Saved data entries
· · · ·
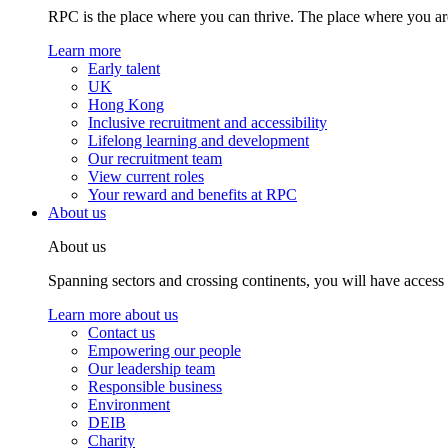
RPC is the place where you can thrive. The place where you are
Learn more
Early talent
UK
Hong Kong
Inclusive recruitment and accessibility
Lifelong learning and development
Our recruitment team
View current roles
Your reward and benefits at RPC
About us
About us
Spanning sectors and crossing continents, you will have access
Learn more about us
Contact us
Empowering our people
Our leadership team
Responsible business
Environment
DEIB
Charity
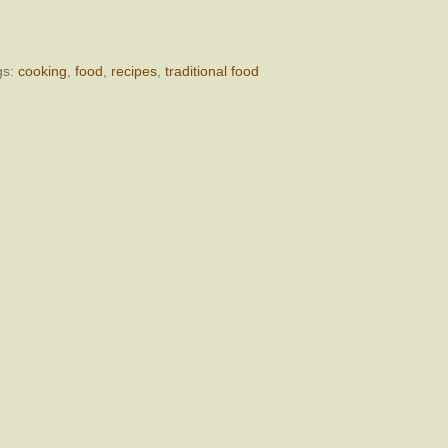
gs:
cooking
,
food
,
recipes
,
traditional food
· · · ·
Quote verbatim every line starting at the line that contains "View current roles" and ending with the last line of the records; omit all pictures.

View current roles
Your reward and benefits at RPC
About us
About us
Spanning sectors and crossing continents, you will have access
Learn more about us
Contact us
Empowering our people
Our leadership team
Responsible business
Environment
DEIB
Charity
gs:
cooking
,
food
,
recipes
,
traditional food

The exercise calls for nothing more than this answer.